What this task involves
The answer must consist of every line from the entries that holds the word "para".

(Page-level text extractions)
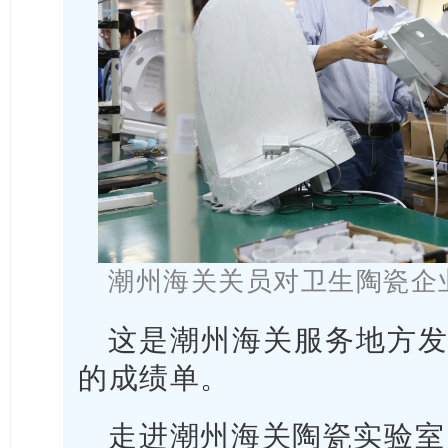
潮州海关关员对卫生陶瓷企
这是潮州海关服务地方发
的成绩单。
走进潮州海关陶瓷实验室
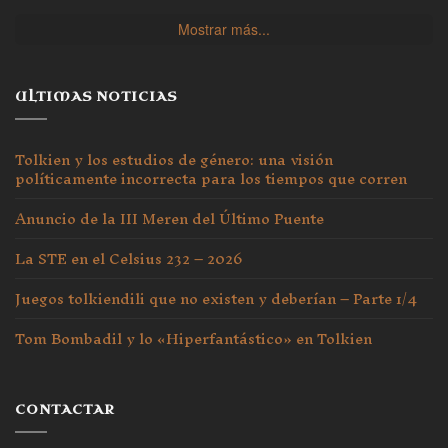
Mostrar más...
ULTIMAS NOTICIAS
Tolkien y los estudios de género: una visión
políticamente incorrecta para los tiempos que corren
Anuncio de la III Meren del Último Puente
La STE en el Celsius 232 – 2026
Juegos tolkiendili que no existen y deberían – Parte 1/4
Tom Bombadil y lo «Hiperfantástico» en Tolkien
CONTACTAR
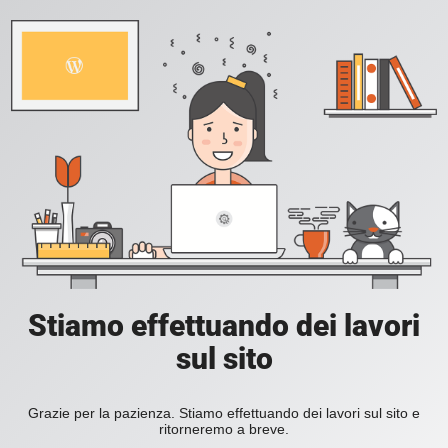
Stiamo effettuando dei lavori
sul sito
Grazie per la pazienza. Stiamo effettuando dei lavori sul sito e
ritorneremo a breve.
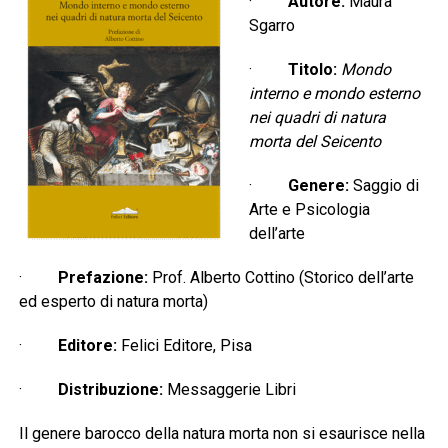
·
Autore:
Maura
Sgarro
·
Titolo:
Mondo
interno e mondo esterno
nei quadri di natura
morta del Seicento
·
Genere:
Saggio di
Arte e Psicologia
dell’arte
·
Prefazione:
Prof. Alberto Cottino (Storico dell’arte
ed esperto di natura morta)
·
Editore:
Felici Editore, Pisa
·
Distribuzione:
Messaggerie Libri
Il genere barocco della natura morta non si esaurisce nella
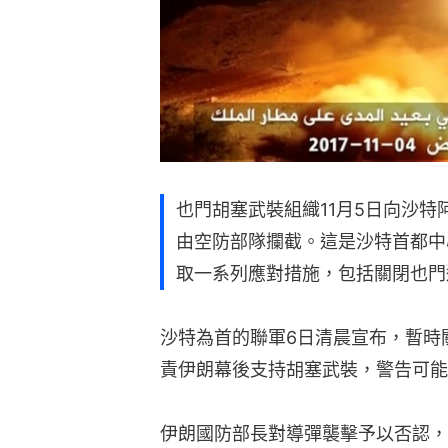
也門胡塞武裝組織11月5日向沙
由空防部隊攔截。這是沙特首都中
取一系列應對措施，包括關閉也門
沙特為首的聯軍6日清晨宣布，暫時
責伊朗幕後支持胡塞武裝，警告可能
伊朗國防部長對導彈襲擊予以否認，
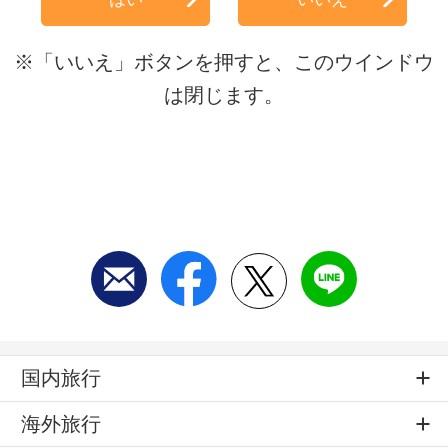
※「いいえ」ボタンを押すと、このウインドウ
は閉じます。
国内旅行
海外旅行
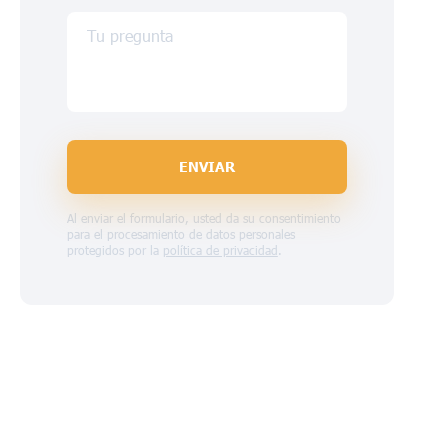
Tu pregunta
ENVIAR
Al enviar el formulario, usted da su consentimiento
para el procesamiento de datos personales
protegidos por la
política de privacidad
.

Expected answer
políticamente incorrecta para los tiempos que corren
para el procesamiento de datos personales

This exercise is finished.